Comments on Draft Amendments to IT (Intermediary Guidelines and Digital Media Ethics Code) Rules, 2021 Invited

The Government of India notified the IT Rules in 2021 with an aim to address concerns regarding the lack of transparency and accountability among the intermediaries, who are exempted from liability for the acts of third parties under section 79 of the Information Technology Act, 2000. The Rules require the intermediaries to follow the procedures laid down in order to claim exemption.  


  • Introduction of Grievance Appellate Committee to hear appeals against the decision of the Grievance Officer- Sub-clause 3 to Rule 3 has been proposed, which provides for the establishment of the Grievance Appellate Committee. The Central Government shall constitute one or more Grievance Appellate Committees which consists of members as provided in the rule. Persons aggrieved by the order of the Grievance Officer may appeal to this Committee within 30 days of receipt of communication from the Grievance Officer. The Committee must dispose off the appeal within 30 days from the date of receipt of the appeal.

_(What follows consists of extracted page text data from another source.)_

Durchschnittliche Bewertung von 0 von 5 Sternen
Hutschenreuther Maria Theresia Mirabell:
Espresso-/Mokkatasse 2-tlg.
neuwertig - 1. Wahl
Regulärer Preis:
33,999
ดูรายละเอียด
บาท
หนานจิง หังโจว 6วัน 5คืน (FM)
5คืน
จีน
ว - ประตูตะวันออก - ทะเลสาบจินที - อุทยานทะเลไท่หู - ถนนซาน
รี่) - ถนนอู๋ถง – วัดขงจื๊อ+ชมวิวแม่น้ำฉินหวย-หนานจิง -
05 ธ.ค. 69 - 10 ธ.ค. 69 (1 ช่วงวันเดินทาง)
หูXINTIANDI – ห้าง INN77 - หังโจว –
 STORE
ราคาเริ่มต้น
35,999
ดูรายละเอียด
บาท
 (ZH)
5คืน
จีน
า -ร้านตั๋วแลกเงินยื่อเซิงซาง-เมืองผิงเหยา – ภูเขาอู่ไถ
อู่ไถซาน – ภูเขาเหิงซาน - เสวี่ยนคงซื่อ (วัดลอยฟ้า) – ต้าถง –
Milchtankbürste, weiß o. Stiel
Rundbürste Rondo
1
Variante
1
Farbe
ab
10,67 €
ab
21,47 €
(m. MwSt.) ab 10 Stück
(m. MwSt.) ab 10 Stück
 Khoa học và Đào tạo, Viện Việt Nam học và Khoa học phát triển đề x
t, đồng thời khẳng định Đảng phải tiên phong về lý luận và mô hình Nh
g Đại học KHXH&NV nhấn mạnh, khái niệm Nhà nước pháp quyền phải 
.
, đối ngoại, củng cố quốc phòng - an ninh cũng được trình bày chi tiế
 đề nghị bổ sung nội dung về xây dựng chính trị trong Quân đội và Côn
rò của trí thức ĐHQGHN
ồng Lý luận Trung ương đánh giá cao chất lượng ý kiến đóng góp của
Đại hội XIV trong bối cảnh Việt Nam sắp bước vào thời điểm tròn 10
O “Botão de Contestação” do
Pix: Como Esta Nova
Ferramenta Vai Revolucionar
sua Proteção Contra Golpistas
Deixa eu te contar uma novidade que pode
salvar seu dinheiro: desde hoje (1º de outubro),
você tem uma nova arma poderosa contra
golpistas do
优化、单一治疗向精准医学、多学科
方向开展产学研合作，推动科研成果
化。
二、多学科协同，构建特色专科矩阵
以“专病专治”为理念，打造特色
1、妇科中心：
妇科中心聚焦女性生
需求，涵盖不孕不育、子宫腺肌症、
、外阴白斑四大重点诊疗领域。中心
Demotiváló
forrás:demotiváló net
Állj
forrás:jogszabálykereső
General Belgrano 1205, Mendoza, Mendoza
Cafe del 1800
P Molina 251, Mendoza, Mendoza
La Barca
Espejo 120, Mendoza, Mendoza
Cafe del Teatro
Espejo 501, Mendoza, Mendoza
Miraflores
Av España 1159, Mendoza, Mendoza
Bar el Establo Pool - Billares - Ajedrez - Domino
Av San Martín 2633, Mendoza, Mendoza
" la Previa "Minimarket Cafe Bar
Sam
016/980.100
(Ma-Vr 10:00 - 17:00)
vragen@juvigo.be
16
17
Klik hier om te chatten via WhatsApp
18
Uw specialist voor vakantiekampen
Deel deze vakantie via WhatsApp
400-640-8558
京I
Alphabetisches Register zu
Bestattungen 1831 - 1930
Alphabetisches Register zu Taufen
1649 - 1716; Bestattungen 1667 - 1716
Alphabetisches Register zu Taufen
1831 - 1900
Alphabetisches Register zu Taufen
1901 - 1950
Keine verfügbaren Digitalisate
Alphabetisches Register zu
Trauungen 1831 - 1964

  • Under Rule 3(1)(a), intermediaries are required to not only publish the rules regarding their privacy policy and user agreements, they are also required to ensure compliance with the same.
  • Under Rule 3(1)(b), the intermediary was previously required to only inform the user of its computer resource not to host, display, upload, modify, publish, transmit, store, update or share the information listed under the rule. The amendment  requires that the intermediary causes the user not to share such information, without notifying the user about it.
  • Two clauses have been proposed to be added to sub-clause 1 of Rule 3 wherein the intermediary is required to take measures to allow access of their services to the users with a reasonable expectation of due diligence, privacy and transparency; and that the intermediaries are required to respect the rights of the citizens accorded to them by the Constitution of India.
  • Rule 3(2) provides that the Grievance Officer has to acknowledge the complaints sent to him within 24 hours and dispose them off within 15 days of receiving the complaint. The proposed amendment describes what is considered as a complaint and states that it includes suspension, removal or blocking of user or user accounts or any complaint or request for the removal of the information listed under Rule 3(1)(b). The proviso to this clause provides that complaints in the nature of the request for the removal of information or communication link must be redressed within 72 hours of reporting. Another proviso has been proposed that provides that the intermediary should adopt safeguards to prevent the misuse of the provision by the users.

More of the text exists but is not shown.